Transcribe each record exactly. Omit the pictures.

#### DATA EXTRACTS ####

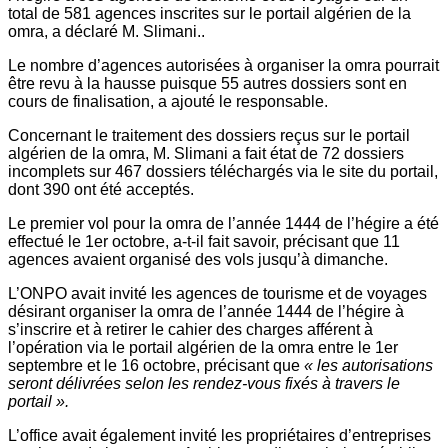
total de 581 agences inscrites sur le portail algérien de la
omra, a déclaré M. Slimani..
Le nombre d’agences autorisées à organiser la omra pourrait
être revu à la hausse puisque 55 autres dossiers sont en
cours de finalisation, a ajouté le responsable.
Concernant le traitement des dossiers reçus sur le portail
algérien de la omra, M. Slimani a fait état de 72 dossiers
incomplets sur 467 dossiers téléchargés via le site du portail,
dont 390 ont été acceptés.
Le premier vol pour la omra de l’année 1444 de l’hégire a été
effectué le 1er octobre, a-t-il fait savoir, précisant que 11
agences avaient organisé des vols jusqu’à dimanche.
L’ONPO avait invité les agences de tourisme et de voyages
désirant organiser la omra de l’année 1444 de l’hégire à
s’inscrire et à retirer le cahier des charges afférent à
l’opération via le portail algérien de la omra entre le 1er
septembre et le 16 octobre, précisant que
« les autorisations
seront délivrées selon les rendez-vous fixés à travers le
portail ».
L’office avait également invité les propriétaires d’entreprises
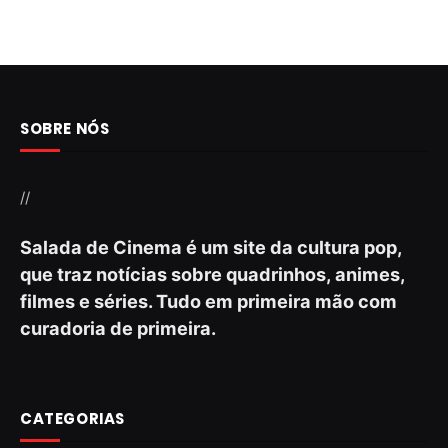
SOBRE NÓS
//
Salada de Cinema é um site da cultura pop,
que traz notícias sobre quadrinhos, animes,
filmes e séries. Tudo em primeira mão com
curadoria de primeira.
CATEGORIAS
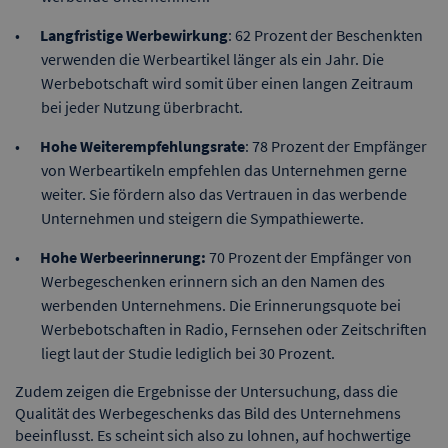
Langfristige Werbewirkung
: 62 Prozent der Beschenkten
verwenden die Werbeartikel länger als ein Jahr. Die
Werbebotschaft wird somit über einen langen Zeitraum
bei jeder Nutzung überbracht.
Hohe Weiterempfehlungsrate
: 78 Prozent der Empfänger
von Werbeartikeln empfehlen das Unternehmen gerne
weiter. Sie fördern also das Vertrauen in das werbende
Unternehmen und steigern die Sympathiewerte.
Hohe Werbeerinnerung:
70 Prozent der Empfänger von
Werbegeschenken erinnern sich an den Namen des
werbenden Unternehmens. Die Erinnerungsquote bei
Werbebotschaften in Radio, Fernsehen oder Zeitschriften
liegt laut der Studie lediglich bei 30 Prozent.
Zudem zeigen die Ergebnisse der Untersuchung, dass die
Qualität des Werbegeschenks das Bild des Unternehmens
beeinflusst. Es scheint sich also zu lohnen, auf hochwertige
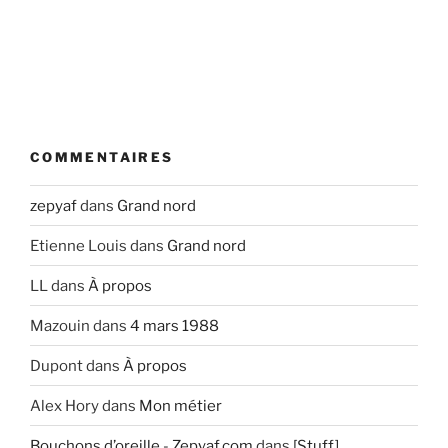
COMMENTAIRES
zepyaf
dans
Grand nord
Etienne Louis
dans
Grand nord
LL
dans
À propos
Mazouin
dans
4 mars 1988
Dupont
dans
À propos
Alex Hory
dans
Mon métier
Bouchons d’oreille - Zepyaf.com
dans
[Stuff]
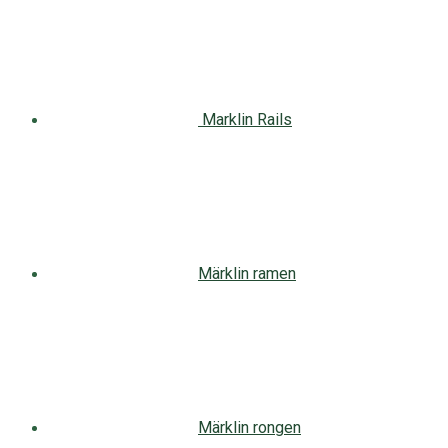
Marklin Rails
Märklin ramen
Märklin rongen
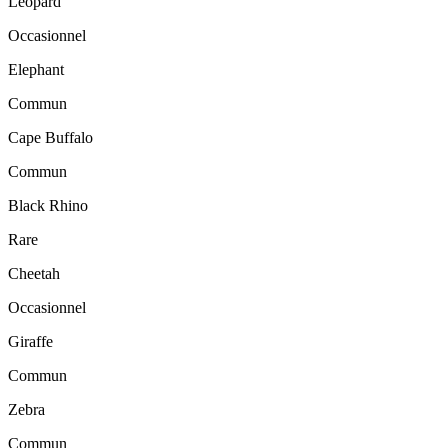
Leopard
Occasionnel
Elephant
Commun
Cape Buffalo
Commun
Black Rhino
Rare
Cheetah
Occasionnel
Giraffe
Commun
Zebra
Commun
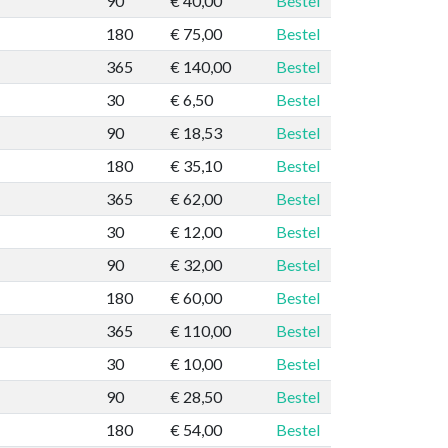
90
€ 40,00
Bestel
180
€ 75,00
Bestel
365
€ 140,00
Bestel
30
€ 6,50
Bestel
90
€ 18,53
Bestel
180
€ 35,10
Bestel
365
€ 62,00
Bestel
30
€ 12,00
Bestel
90
€ 32,00
Bestel
180
€ 60,00
Bestel
365
€ 110,00
Bestel
30
€ 10,00
Bestel
90
€ 28,50
Bestel
180
€ 54,00
Bestel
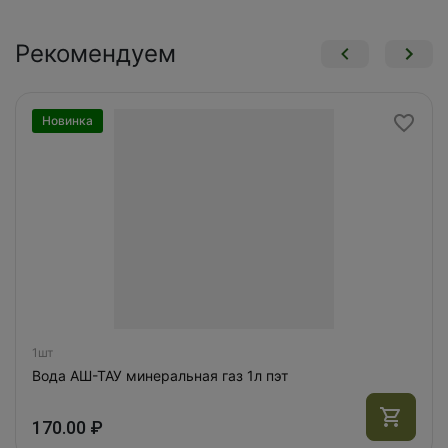
Рекомендуем
Новинка
1шт
Вода АШ-ТАУ минеральная газ 1л пэт
170.00 ₽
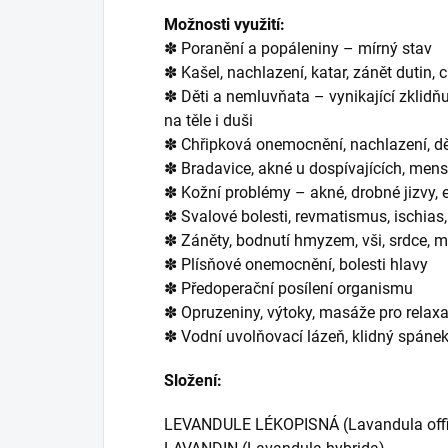
Možnosti využití:
✽ Poranění a popáleniny – mírný stav
✽ Kašel, nachlazení, katar, zánět dutin, 
✽ Děti a nemluvňata – vynikající zklidň
na těle i duši
✽ Chřipková onemocnění, nachlazení, dě
✽ Bradavice, akné u dospívajících, mens
✽ Kožní problémy – akné, drobné jizvy,
✽ Svalové bolesti, revmatismus, ischias, 
✽ Záněty, bodnutí hmyzem, vši, srdce, 
✽ Plísňové onemocnění, bolesti hlavy
✽ Předoperační posílení organismu
✽ Opruzeniny, výtoky, masáže pro relaxa
✽ Vodní uvolňovací lázeň, klidný spánek,
Složení:
LEVANDULE LÉKOPISNÁ (Lavandula offi 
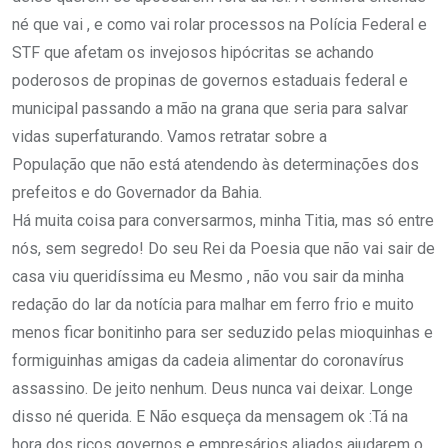
né que vai , e como vai rolar processos na Polícia Federal e
STF que afetam os invejosos hipócritas se achando
poderosos de propinas de governos estaduais federal e
municipal passando a mão na grana que seria para salvar
vidas superfaturando. Vamos retratar sobre a
População que não está atendendo às determinações dos
prefeitos e do Governador da Bahia.
Há muita coisa para conversarmos, minha Titia, mas só entre
nós, sem segredo! Do seu Rei da Poesia que não vai sair de
casa viu queridíssima eu Mesmo , não vou sair da minha
redação do lar da notícia para malhar em ferro frio e muito
menos ficar bonitinho para ser seduzido pelas mioquinhas e
formiguinhas amigas da cadeia alimentar do coronavírus
assassino. De jeito nenhum. Deus nunca vai deixar. Longe
disso né querida. E Não esqueça da mensagem ok :Tá na
hora dos ricos governos e empresários aliados ajudarem o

####

■ ANSWER TO THIS TASK ■
total de 581 agences inscrites sur le portail algérien de la
omra, a déclaré M. Slimani..
Le nombre d’agences autorisées à organiser la omra pourrait
être revu à la hausse puisque 55 autres dossiers sont en
cours de finalisation, a ajouté le responsable.
Concernant le traitement des dossiers reçus sur le portail
algérien de la omra, M. Slimani a fait état de 72 dossiers
incomplets sur 467 dossiers téléchargés via le site du portail,
dont 390 ont été acceptés.
Le premier vol pour la omra de l’année 1444 de l’hégire a été
effectué le 1er octobre, a-t-il fait savoir, précisant que 11
agences avaient organisé des vols jusqu’à dimanche.
L’ONPO avait invité les agences de tourisme et de voyages
désirant organiser la omra de l’année 1444 de l’hégire à
s’inscrire et à retirer le cahier des charges afférent à
l’opération via le portail algérien de la omra entre le 1er
septembre et le 16 octobre, précisant que
« les autorisations
seront délivrées selon les rendez-vous fixés à travers le
portail ».
L’office avait également invité les propriétaires d’entreprises
SOBRE NÓS
//
Salada de Cinema é um site da cultura pop,
que traz notícias sobre quadrinhos, animes,
filmes e séries. Tudo em primeira mão com
curadoria de primeira.
CATEGORIAS
Langfristige Werbewirkung
: 62 Prozent der Beschenkten
verwenden die Werbeartikel länger als ein Jahr. Die
Werbebotschaft wird somit über einen langen Zeitraum
bei jeder Nutzung überbracht.
Hohe Weiterempfehlungsrate
: 78 Prozent der Empfänger
von Werbeartikeln empfehlen das Unternehmen gerne
weiter. Sie fördern also das Vertrauen in das werbende
Unternehmen und steigern die Sympathiewerte.
Hohe Werbeerinnerung:
70 Prozent der Empfänger von
Werbegeschenken erinnern sich an den Namen des
werbenden Unternehmens. Die Erinnerungsquote bei
Werbebotschaften in Radio, Fernsehen oder Zeitschriften
liegt laut der Studie lediglich bei 30 Prozent.
Zudem zeigen die Ergebnisse der Untersuchung, dass die
Qualität des Werbegeschenks das Bild des Unternehmens
beeinflusst. Es scheint sich also zu lohnen, auf hochwertige
COMMENTAIRES
zepyaf
dans
Grand nord
Etienne Louis
dans
Grand nord
LL
dans
À propos
Mazouin
dans
4 mars 1988
Dupont
dans
À propos
Alex Hory
dans
Mon métier
Bouchons d’oreille - Zepyaf.com
dans
[Stuff]
Marklin Rails
Märklin ramen
Märklin rongen
Leopard
Occasionnel
Elephant
Commun
Cape Buffalo
Commun
Black Rhino
Rare
Cheetah
Occasionnel
Giraffe
Commun
Zebra
Commun
90
€ 40,00
Bestel
180
€ 75,00
Bestel
365
€ 140,00
Bestel
30
€ 6,50
Bestel
90
€ 18,53
Bestel
180
€ 35,10
Bestel
365
€ 62,00
Bestel
30
€ 12,00
Bestel
90
€ 32,00
Bestel
180
€ 60,00
Bestel
365
€ 110,00
Bestel
30
€ 10,00
Bestel
90
€ 28,50
Bestel
180
€ 54,00
Bestel
Рекомендуем
Новинка
1шт
Вода АШ-ТАУ минеральная газ 1л пэт
170.00 ₽
Možnosti využití:
✽ Poranění a popáleniny – mírný stav
✽ Kašel, nachlazení, katar, zánět dutin, 
✽ Děti a nemluvňata – vynikající zklidň
na těle i duši
✽ Chřipková onemocnění, nachlazení, dě
✽ Bradavice, akné u dospívajících, mens
✽ Kožní problémy – akné, drobné jizvy,
✽ Svalové bolesti, revmatismus, ischias, 
✽ Záněty, bodnutí hmyzem, vši, srdce, 
✽ Plísňové onemocnění, bolesti hlavy
✽ Předoperační posílení organismu
✽ Opruzeniny, výtoky, masáže pro relaxa
✽ Vodní uvolňovací lázeň, klidný spánek,
Složení:
LEVANDULE LÉKOPISNÁ (Lavandula offi 
né que vai , e como vai rolar processos na Polícia Federal e
STF que afetam os invejosos hipócritas se achando
poderosos de propinas de governos estaduais federal e
municipal passando a mão na grana que seria para salvar
vidas superfaturando. Vamos retratar sobre a
População que não está atendendo às determinações dos
prefeitos e do Governador da Bahia.
Há muita coisa para conversarmos, minha Titia, mas só entre
nós, sem segredo! Do seu Rei da Poesia que não vai sair de
casa viu queridíssima eu Mesmo , não vou sair da minha
redação do lar da notícia para malhar em ferro frio e muito
menos ficar bonitinho para ser seduzido pelas mioquinhas e
formiguinhas amigas da cadeia alimentar do coronavírus
assassino. De jeito nenhum. Deus nunca vai deixar. Longe
disso né querida. E Não esqueça da mensagem ok :Tá na
hora dos ricos governos e empresários aliados ajudarem o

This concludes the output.